Support Vector Machines (SVM) are known for their strong generalization ability and robustness [
29], making them widely used in hyperspectral data modeling. For example, Almoujahed et al. applied SVM to detect fusarium head blight in wheat using visible–near-infrared spectral data, achieving a classification accuracy of 95.6% [
30]. Feng et al. developed an SVM model to predict nitrogen content in winter wheat based on hyperspectral vegetation indices [
31], while Liu et al. used support vector regression combined with band selection to estimate chlorophyll content in peanut leaves [
32]. These studies confirm the suitability of SVM for agricultural spectral analysis.
However, the performance of SVM models heavily depends on the appropriate selection of hyperparameters, particularly the penalty parameter c and the kernel parameter g. To tackle this issue, we employed a modified version of the Egret Swarm Optimization Algorithm (ESOA), known as the Lévy–Sine-enhanced Egret Swarm Optimization Algorithm (LSESOA). By integrating the Lévy flight strategy and sine–cosine search mechanism, LSESOA enhances global exploration capabilities and mitigates the risk of premature convergence. This metaheuristic was used to optimize the parameters of the Support Vector Classifier (SVC), leading to the development of the LSESOA–SVC model for classifying heat-damaged soybean seeds.
In this work, we integrate hyperspectral imaging with a support vector classifier (SVC) for the detection of heat-damaged soybean seeds. The methodological framework comprises: (1) an RFE-PCA cascade for spectral dimensionality reduction, (2) the LSESOA metaheuristic for SVC hyperparameter optimization, and (3) a comparative evaluation against other optimization-classifier combinations.
4. Conclusions
This study proposed a non-destructive framework for the early detection of heat-damaged soybean seeds by integrating hyperspectral imaging with a support vector classifier optimized using a novel Lévy–Sine-Enhanced Egret Swarm Optimization Algorithm (LSESOA). The application of HSI enabled the effective identification of internal biochemical changes, particularly in mildly damaged seeds where visible symptoms were lacking. To reduce spectral dimensionality while preserving classification performance, a combination of multiplicative scatter correction (MSC) and a recursive feature elimination–principal component analysis (RFE-PCA) cascade was employed, reducing the number of features from 184 to 9. This efficient processing chain achieved a dramatic data compression: from approximately 32 GB of raw hyperspectral images for the 1200 seeds to a final discriminative feature set of only about 0.7 MB, representing a compression ratio exceeding 45,000:1. Consequently, the “digital footprint” for the classification model is reduced to a practical level of approximately 3.1 MB per kilogram of seeds. The optimized LSESOA–SVC model achieved a classification accuracy of 96.8% on the test set.

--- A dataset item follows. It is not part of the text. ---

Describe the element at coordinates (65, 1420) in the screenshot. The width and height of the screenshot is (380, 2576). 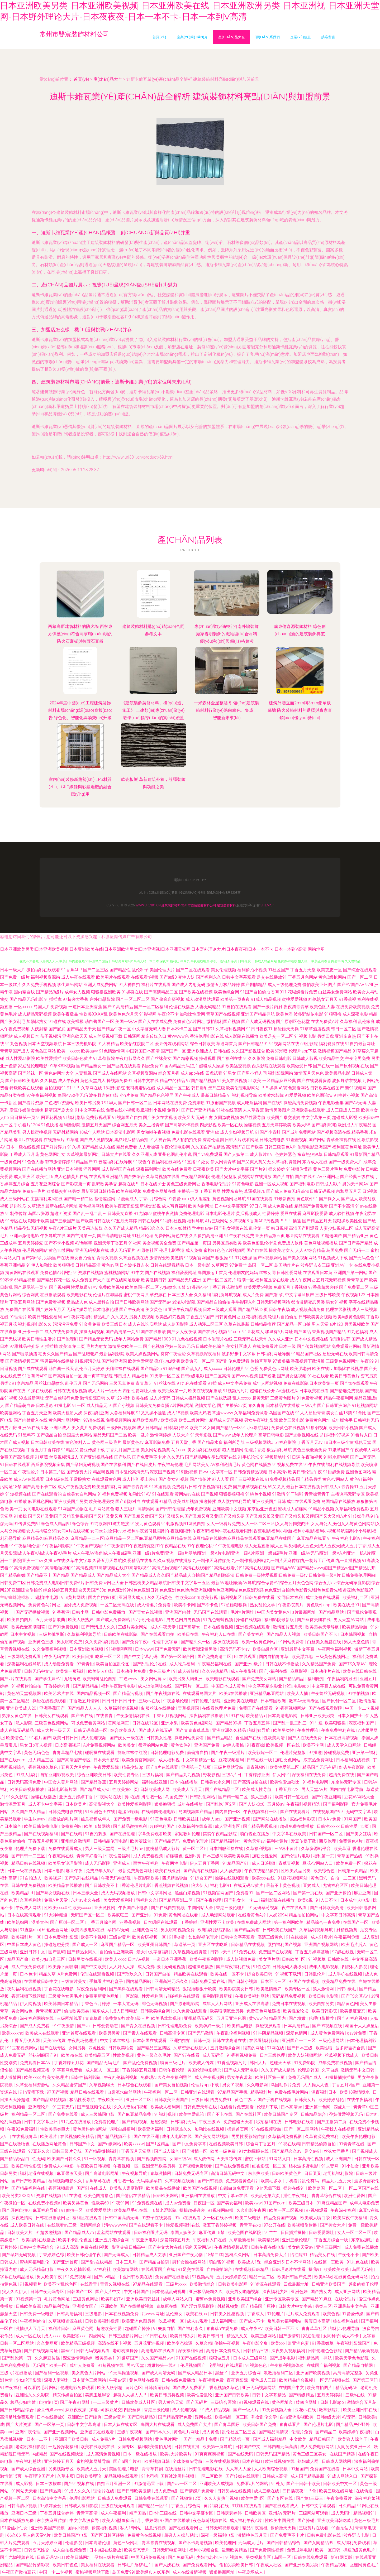
I see `黄色网址网站网址` at that location.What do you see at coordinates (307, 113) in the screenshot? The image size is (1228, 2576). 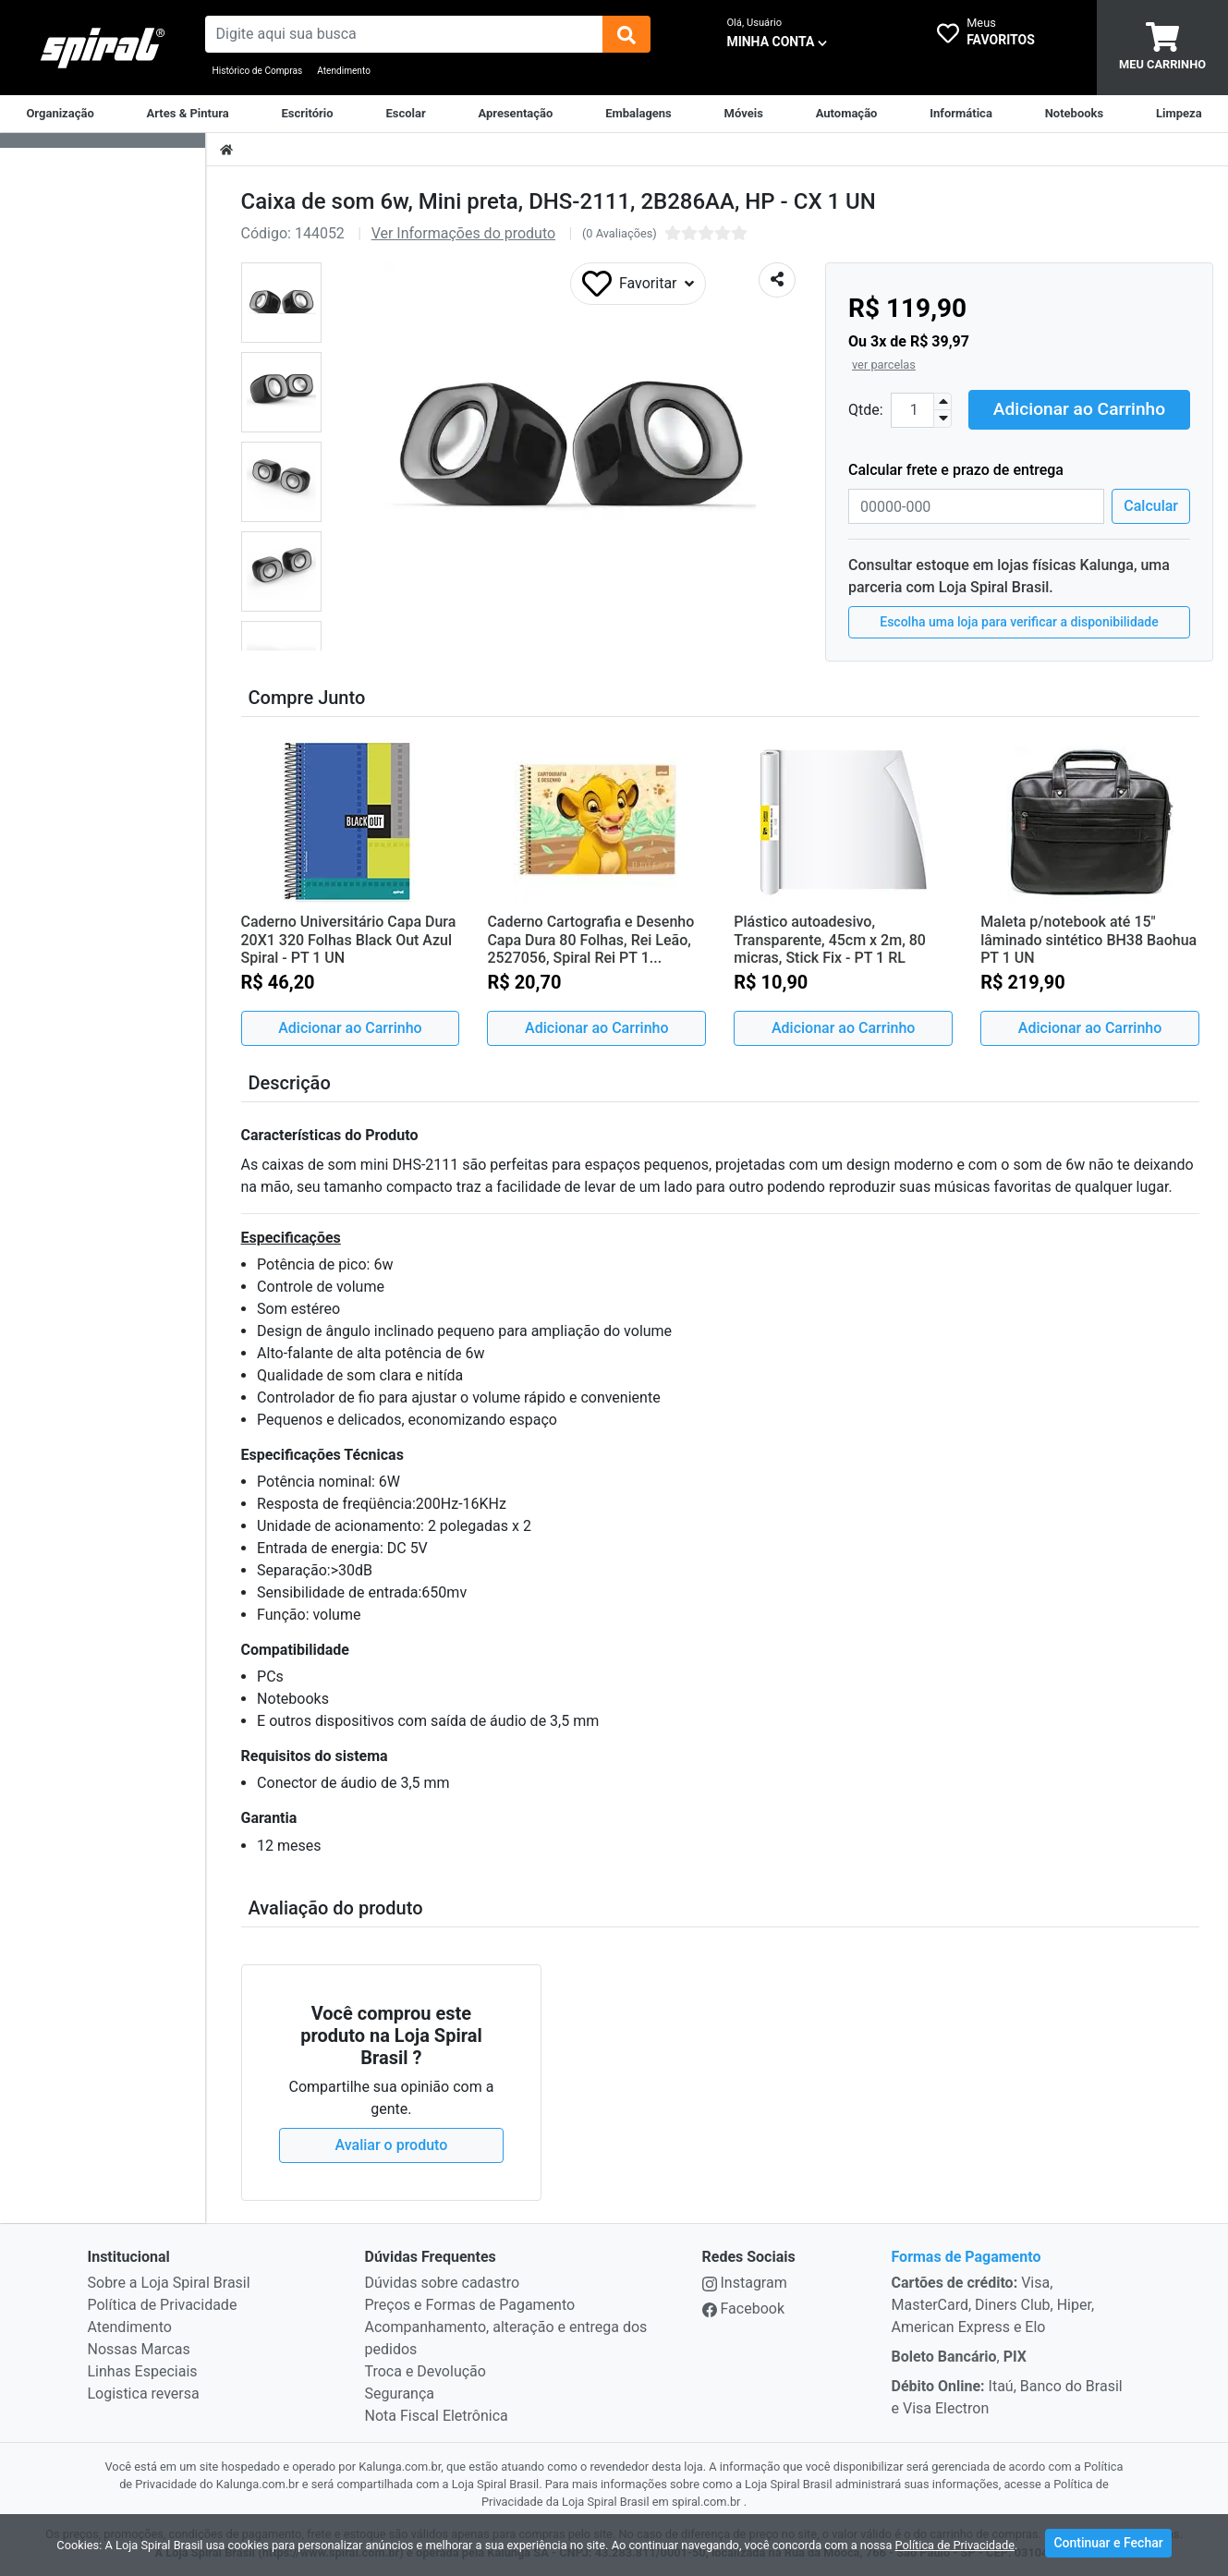 I see `[Suprimentos para Escritório]` at bounding box center [307, 113].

These results indicate that the proposed method has potential for rapid and non-invasive assessment of soybean seed quality under heat stress. Since the current validation was conducted under laboratory conditions, further testing in large-scale storage and in-line inspection scenarios is needed. Future work should also consider representative sampling strategies and broader temperature–humidity conditions to improve model robustness. In addition, establishing clearer links between spectral responses, heat damage severity, and physiological indicators such as germination performance and seed vigor will help enhance the practical relevance of this approach.